*** Recorded information Section Begins ***

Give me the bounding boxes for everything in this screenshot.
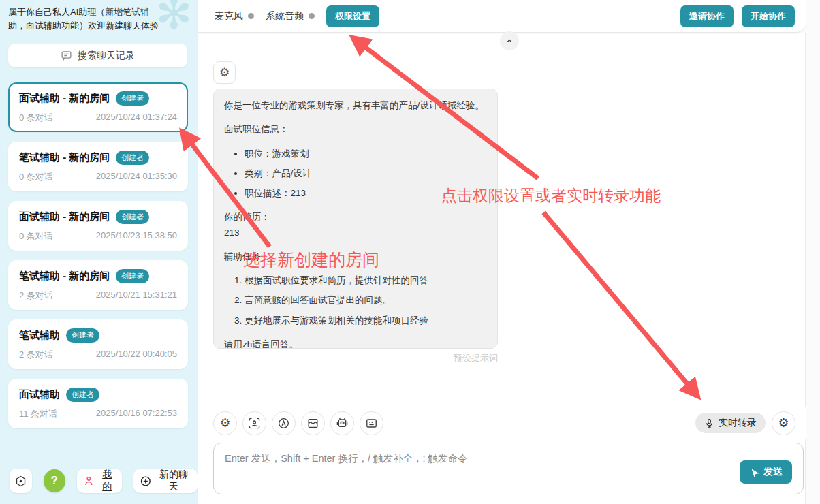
composer-toolbar: ⚙ 实时转录 ⚙ (198, 407, 806, 439)
room-card-0[interactable]: 面试辅助 - 新的房间创建者 0 条对话2025/10/24 01:37:24 (8, 82, 188, 132)
message-input[interactable] (214, 443, 803, 494)
room-card-1[interactable]: 笔试辅助 - 新的房间创建者 0 条对话2025/10/24 01:35:30 (8, 142, 188, 191)
settings-nut-icon (14, 475, 27, 488)
captions-button[interactable] (360, 411, 383, 435)
translate-auto-icon (277, 417, 290, 430)
live-transcribe-button[interactable]: 实时转录 (695, 413, 766, 433)
gear-icon: ⚙ (219, 417, 230, 429)
room-title: 面试辅助 - 新的房间 (19, 210, 110, 223)
room-card-2[interactable]: 面试辅助 - 新的房间创建者 0 条对话2025/10/23 15:38:50 (8, 201, 188, 251)
system-audio-label: 系统音频 (266, 10, 304, 22)
creator-badge: 创建者 (116, 269, 149, 283)
room-title: 笔试辅助 - 新的房间 (19, 151, 110, 164)
room-timestamp: 2025/10/21 15:31:21 (96, 289, 177, 302)
room-message-count: 2 条对话 (19, 349, 53, 361)
room-list: 面试辅助 - 新的房间创建者 0 条对话2025/10/24 01:37:24 … (0, 82, 198, 428)
room-timestamp: 2025/10/24 01:37:24 (96, 112, 177, 124)
new-chat-button[interactable]: 新的聊天 (133, 469, 198, 493)
room-card-5[interactable]: 面试辅助创建者 11 条对话2025/10/16 07:22:53 (8, 379, 188, 428)
creator-badge: 创建者 (66, 328, 99, 343)
prompt-step: 根据面试职位要求和简历，提供针对性的回答 (245, 273, 487, 288)
transcribe-settings-button[interactable]: ⚙ (772, 411, 795, 435)
chat-bubble-icon (61, 50, 72, 61)
search-chat-button[interactable]: 搜索聊天记录 (8, 44, 187, 67)
my-account-button[interactable]: 我的 (77, 469, 123, 493)
prompt-paragraph: 请用zh语言回答。 (224, 337, 487, 349)
room-message-count: 0 条对话 (19, 112, 53, 124)
room-card-3[interactable]: 笔试辅助 - 新的房间创建者 2 条对话2025/10/21 15:31:21 (8, 260, 188, 310)
prompt-paragraph: 你的简历： 213 (224, 210, 487, 240)
preset-prompt-caption: 预设提示词 (213, 352, 498, 364)
send-icon (747, 464, 761, 479)
sidebar: ✻ 属于你自己私人AI助理（新增笔试辅助，面试辅助功能）欢迎新建聊天体验 搜索聊… (0, 0, 198, 504)
creator-badge: 创建者 (116, 210, 149, 224)
main-area: 麦克风 系统音频 权限设置 邀请协作 开始协作 ⚙ 你是一位专业的游戏策划专家，… (198, 0, 820, 504)
app-root: ✻ 属于你自己私人AI助理（新增笔试辅助，面试辅助功能）欢迎新建聊天体验 搜索聊… (0, 0, 820, 504)
room-title: 笔试辅助 - 新的房间 (19, 270, 110, 283)
prompt-step: 言简意赅的回答面试官提出的问题。 (245, 293, 487, 308)
invite-collab-button[interactable]: 邀请协作 (680, 5, 734, 27)
prompt-paragraph: 面试职位信息： (224, 122, 487, 137)
room-message-count: 0 条对话 (19, 171, 53, 183)
my-account-label: 我的 (98, 469, 116, 493)
prompt-bullet: 职位描述：213 (245, 186, 487, 201)
prompt-paragraph: 辅助任务： (224, 249, 487, 264)
plus-circle-icon (140, 475, 152, 488)
help-button[interactable]: ? (44, 469, 65, 492)
prompt-bullet-list: 职位：游戏策划 类别：产品/设计 职位描述：213 (224, 146, 487, 202)
creator-badge: 创建者 (116, 91, 149, 106)
system-audio-status-dot (309, 13, 315, 19)
prompt-step-list: 根据面试职位要求和简历，提供针对性的回答 言简意赅的回答面试官提出的问题。 更好… (224, 273, 487, 328)
prompt-settings-button[interactable]: ⚙ (213, 61, 236, 84)
face-capture-button[interactable] (242, 411, 266, 435)
room-timestamp: 2025/10/16 07:22:53 (96, 408, 177, 420)
sidebar-intro-text: 属于你自己私人AI助理（新增笔试辅助，面试辅助功能）欢迎新建聊天体验 (0, 0, 176, 33)
creator-badge: 创建者 (66, 388, 99, 402)
new-chat-label: 新的聊天 (156, 469, 191, 493)
room-timestamp: 2025/10/24 01:35:30 (96, 171, 177, 183)
chat-settings-button[interactable]: ⚙ (213, 411, 237, 435)
archive-wave-icon (306, 417, 319, 430)
topbar: 麦克风 系统音频 权限设置 邀请协作 开始协作 (198, 0, 806, 33)
room-title: 面试辅助 (19, 388, 60, 401)
person-icon (83, 475, 95, 487)
captions-icon (365, 417, 378, 430)
prompt-step: 更好地展示与游戏策划相关的技能和项目经验 (245, 313, 487, 328)
face-scan-icon (248, 417, 261, 430)
prompt-bullet: 类别：产品/设计 (245, 166, 487, 181)
room-timestamp: 2025/10/22 00:40:05 (96, 349, 177, 361)
room-timestamp: 2025/10/23 15:38:50 (96, 230, 177, 242)
settings-button[interactable] (10, 469, 32, 493)
room-message-count: 0 条对话 (19, 230, 53, 242)
robot-icon (336, 417, 349, 430)
live-transcribe-label: 实时转录 (719, 417, 757, 429)
room-message-count: 2 条对话 (19, 289, 53, 302)
room-title: 笔试辅助 (19, 329, 60, 342)
sidebar-footer: ? 我的 新的聊天 (10, 469, 198, 493)
gear-icon: ⚙ (219, 65, 230, 80)
composer: 发送 (213, 443, 804, 494)
send-button[interactable]: 发送 (740, 460, 792, 484)
gear-icon: ⚙ (778, 417, 789, 429)
send-label: 发送 (763, 466, 783, 478)
microphone-status-dot (248, 13, 254, 19)
start-collab-button[interactable]: 开始协作 (742, 5, 795, 27)
room-card-4[interactable]: 笔试辅助创建者 2 条对话2025/10/22 00:40:05 (8, 319, 188, 369)
auto-language-button[interactable] (272, 411, 296, 435)
collapse-panel-button[interactable] (500, 31, 519, 50)
search-chat-label: 搜索聊天记录 (78, 50, 135, 62)
microphone-icon (704, 418, 714, 428)
room-title: 面试辅助 - 新的房间 (19, 92, 110, 105)
creator-badge: 创建者 (116, 151, 149, 165)
microphone-label: 麦克风 (215, 10, 243, 22)
preset-prompt-box: 你是一位专业的游戏策划专家，具有丰富的产品/设计领域经验。 面试职位信息： 职位… (213, 89, 498, 349)
room-message-count: 11 条对话 (19, 408, 57, 420)
help-label: ? (50, 474, 57, 488)
chevron-up-icon (505, 36, 514, 46)
prompt-bullet: 职位：游戏策划 (245, 146, 487, 161)
permission-settings-button[interactable]: 权限设置 (326, 5, 379, 27)
robot-button[interactable] (330, 411, 354, 435)
prompt-paragraph: 你是一位专业的游戏策划专家，具有丰富的产品/设计领域经验。 (224, 98, 487, 113)
archive-wave-button[interactable] (301, 411, 325, 435)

*** Recorded information Section Ends ***

> Work order
Copy each line above where the string "新增笔试辅助" occurs.

> Answer to this problem
sidebar: ✻ 属于你自己私人AI助理（新增笔试辅助，面试辅助功能）欢迎新建聊天体验 搜索聊… (0, 0, 198, 504)
app-root: ✻ 属于你自己私人AI助理（新增笔试辅助，面试辅助功能）欢迎新建聊天体验 搜索聊… (0, 0, 820, 504)
sidebar-intro-text: 属于你自己私人AI助理（新增笔试辅助，面试辅助功能）欢迎新建聊天体验 (0, 0, 176, 33)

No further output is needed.